In order to achieve the above purpose, the present invention provides the following technical solutions:

in a first aspect, a phased array ultrasonic detection method for in-pipe detection is provided, including:

a group of ultrasonic sensors are arranged outside the pipeline, the sensors form a phased array, and the sensors can be fixed on the pipeline wall or moved by a robot and other devices.

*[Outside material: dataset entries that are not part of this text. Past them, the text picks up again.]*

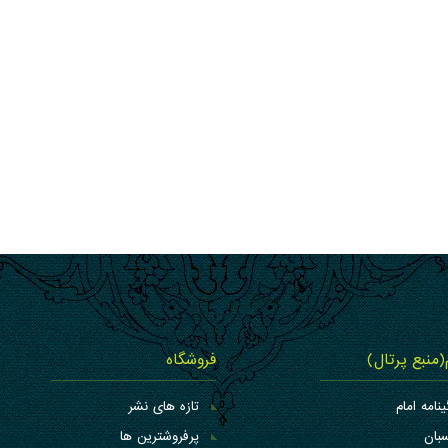
م(منبع پرتال)
فروشگاه
ینامه امام
تازه های نشر
بان
پرفروشترین ها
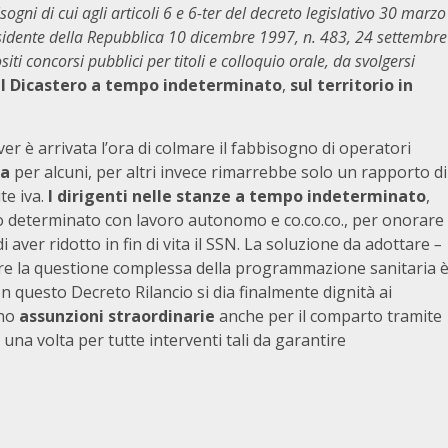
ogni di cui agli articoli 6 e 6-ter del decreto legislativo 30 marzo
Presidente della Repubblica 10 dicembre 1997, n. 483, 24 settembre
i concorsi pubblici per titoli e colloquio orale, da svolgersi
l Dicastero a tempo indeterminato
,
sul territorio in
er è arrivata l’ora di colmare il fabbisogno di operatori
ga
per alcuni, per altri invece rimarrebbe solo un rapporto di
te iva.
I dirigenti nelle stanze a tempo indeterminato
,
mpo determinato con lavoro autonomo e co.co.co., per onorare
i aver ridotto in fin di vita il SSN. La soluzione da adottare
–
vere la questione complessa della programmazione sanitaria 
In questo Decreto Rilancio si dia finalmente dignità ai
ano
assunzioni straordinarie
anche per il comparto tramite
 una volta per tutte interventi tali da garantire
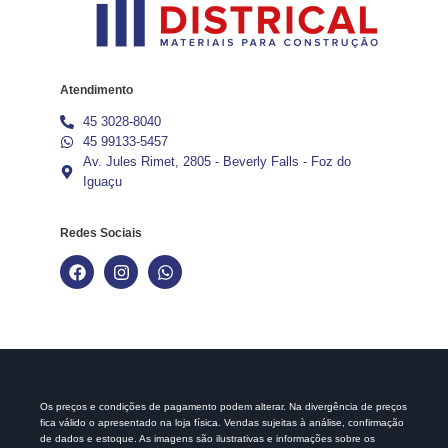
Atendimento
45 3028-8040
45 99133-5457
Av. Jules Rimet, 2805 - Beverly Falls - Foz do
Iguaçu
Redes Sociais
Os preços e condições de pagamento podem alterar. Na divergência de preços
fica válido o apresentado na loja física. Vendas sujeitas à análise, confirmação
de dados e estoque. As imagens são ilustrativas e informações sobre os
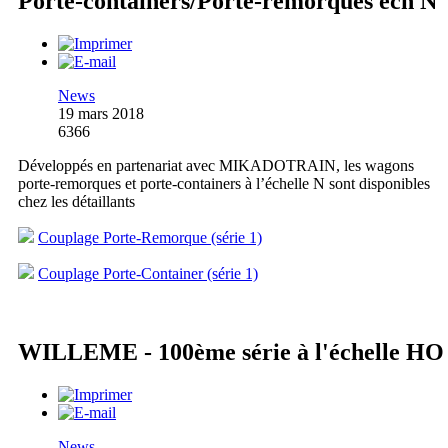
Porte-containers/Porte-remorques éch N
News
19 mars 2018
6366
Développés en partenariat avec MIKADOTRAIN, les wagons
porte-remorques et porte-containers à l’échelle N sont disponibles
chez les détaillants
Couplage Porte-Remorque (série 1)
Couplage Porte-Container (série 1)
WILLEME - 100ème série à l'échelle HO
News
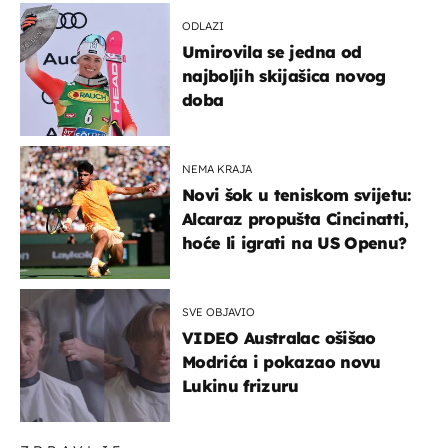
ODLAZI
Umirovila se jedna od
najboljih skijašica novog
doba
NEMA KRAJA
Novi šok u teniskom svijetu:
Alcaraz propušta Cincinatti,
hoće li igrati na US Openu?
SVE OBJAVIO
VIDEO Australac ošišao
Modrića i pokazao novu
Lukinu frizuru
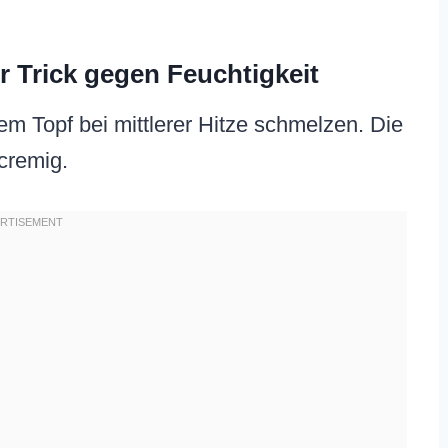
r Trick gegen Feuchtigkeit
nem Topf bei mittlerer Hitze schmelzen. Die
cremig.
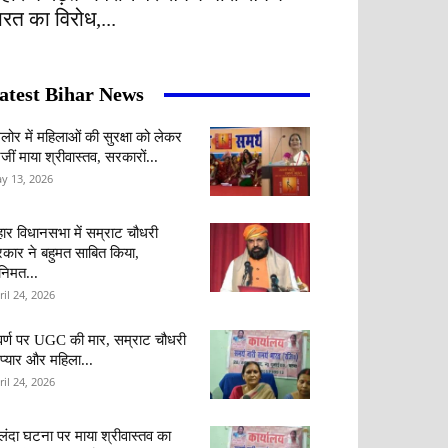
ारत का विरोध,...
atest Bihar News
ंगलोर में महिलाओं की सुरक्षा को लेकर
जीं माया श्रीवास्तव, सरकारों...
y 13, 2026
हार विधानसभा में सम्राट चौधरी
कार ने बहुमत साबित किया,
वनिमत...
ril 24, 2026
र्ण पर UGC की मार, सम्राट चौधरी
 प्यार और महिला...
ril 24, 2026
लंदा घटना पर माया श्रीवास्तव का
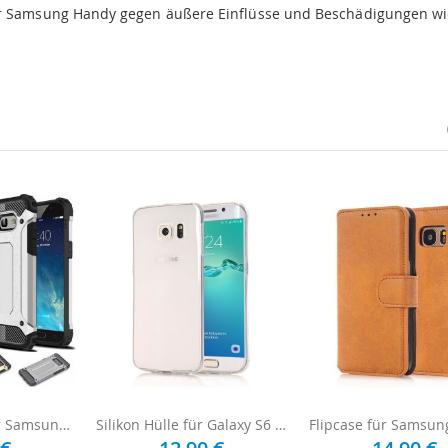
hr Samsung Handy gegen äußere Einflüsse und Beschädigungen wi
Outdoor Hülle für Samsung Galaxy S6
Silikon Hülle für Galaxy S6 - Transparent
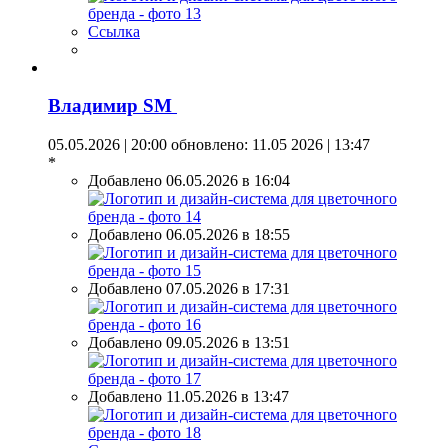
Ссылка
Владимир SM
05.05.2026 | 20:00
обновлено: 11.05 2026 | 13:47
*
Добавлено 06.05.2026 в 16:04
Добавлено 06.05.2026 в 18:55
Добавлено 07.05.2026 в 17:31
Добавлено 09.05.2026 в 13:51
Добавлено 11.05.2026 в 13:47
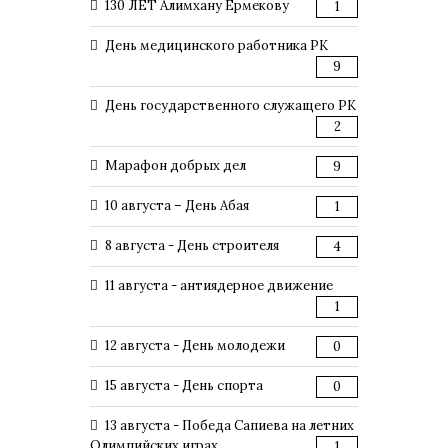
130 ЛЕТ Алимхану Ермекову
1
День медицинского работника РК
9
День государственного служащего РК
2
Марафон добрых дел
9
10 августа – День Абая
1
8 августа - День строителя
4
11 августа - антиядерное движение
1
12 августа - День молодежи
0
15 августа - День спорта
0
13 августа - Победа Сапиева на летних
Олимпийских играх
1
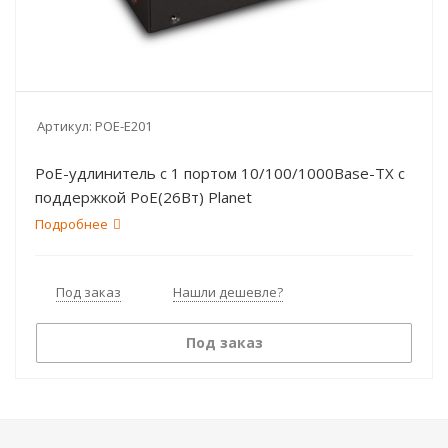
Артикул:
POE-E201
PoE-удлинитель c 1 портом 10/100/1000Base-TX с
поддержкой PoE(26Вт) Planet
Подробнее
Под заказ
Нашли дешевле?
Под заказ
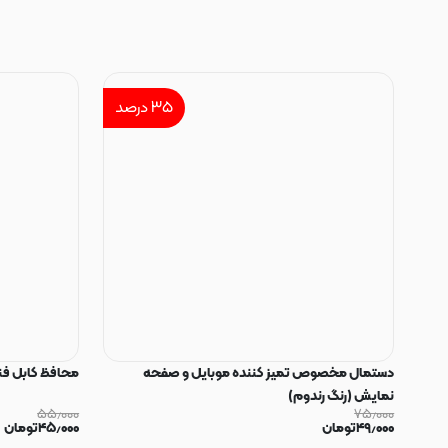
۳۵
درصد
دستمال مخصوص تمیز کننده موبایل و صفحه
محافظ کابل فنری سیلیکون
نمایش (رنگ رندوم)
۵۵٫۰۰۰
۷۵٫۰۰۰
۴۹٫۰۰۰
تومان
۴۵٫۰۰۰
تومان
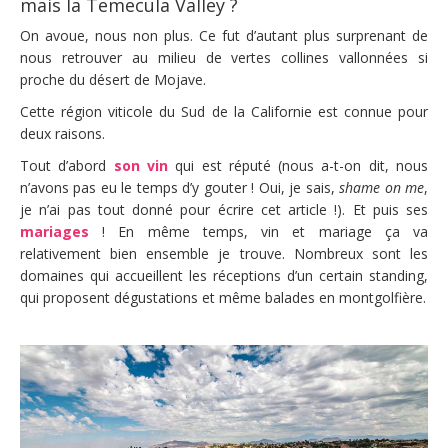
mais la Temecula Valley ?
On avoue, nous non plus. Ce fut d’autant plus surprenant de
nous retrouver au milieu de vertes collines vallonnées si
proche du désert de Mojave.
Cette région viticole du Sud de la Californie est connue pour
deux raisons.
Tout d’abord
son vin
qui est réputé (nous a-t-on dit, nous
n’avons pas eu le temps d’y gouter ! Oui, je sais,
shame on me
,
je n’ai pas tout donné pour écrire cet article !). Et puis ses
mariages
! En même temps, vin et mariage ça va
relativement bien ensemble je trouve. Nombreux sont les
domaines qui accueillent les réceptions d’un certain standing,
qui proposent dégustations et même balades en montgolfière.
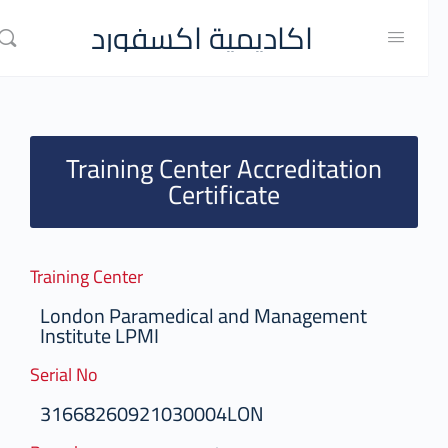
اكاديمية اكسفورد
Training Center Accreditation
Certificate
Training Center
London Paramedical and Management
Institute LPMI
Serial No
31668260921030004LON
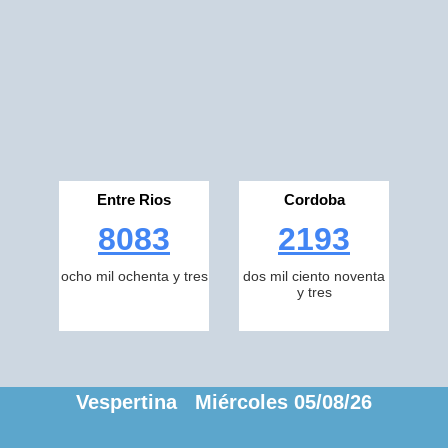
Entre Rios
Cordoba
8083
2193
ocho mil ochenta y tres
dos mil ciento noventa
y tres
Vespertina Miércoles 05/08/26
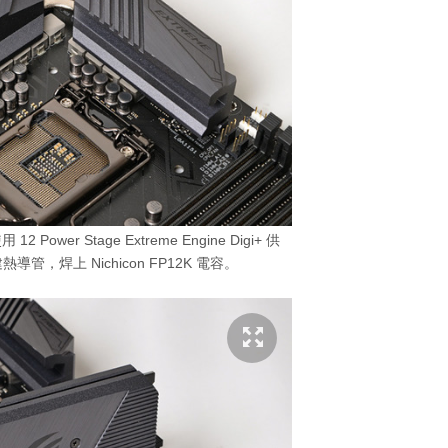
 12 Power Stage Extreme Engine Digi+ 供
，焊上 Nichicon FP12K 電容。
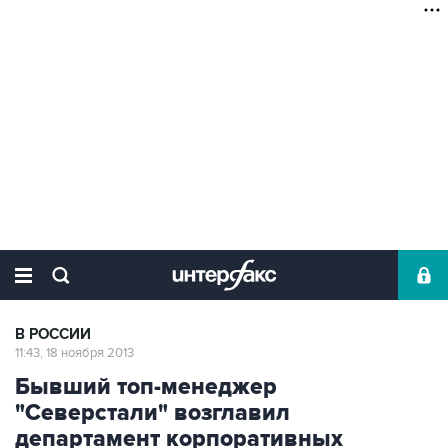
В РОССИИ
11:43, 18 ноября 2013
Бывший топ-менеджер
"Северстали" возглавил
департамент корпоративных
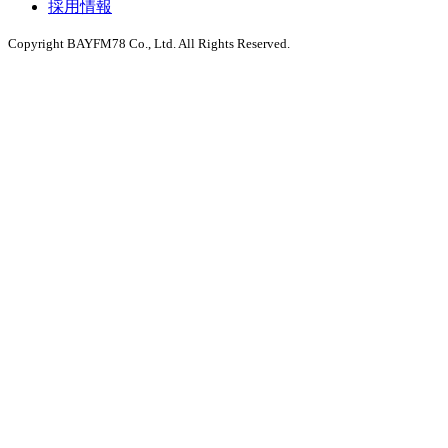
採用情報
Copyright BAYFM78 Co., Ltd. All Rights Reserved.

Selecting proper frequency and beam angle, transmitting ultrasonic waves simultaneously by a plurality of sensors in the phased array, and enabling the ultrasonic waves to penetrate through the wall of the pipeline and enter the interior of the pipeline;

the sensors receive ultrasonic reflection signals in the pipeline, and as the sensors are arranged in an array form, the time and the amplitude of the signals received by each sensor can be accurately recorded;

processing the received signal, including time domain and frequency domain analysis, to determine if defects, corrosion, cracks exist inside the pipeline, involving signal filtering, gain control, phase adjustment;

Reconstructing an image of the interior of the pipeline by using the received signal data through an imaging algorithm, and displaying the structure and defect positions of the interior of the pipeline;

the reconstructed image is analyzed to determine the type, location and severity of the problem within the pipeline, which facilitates evaluation of the safety and reliability of the pipeline, in conjunction with subsequent maintenance and repair operations.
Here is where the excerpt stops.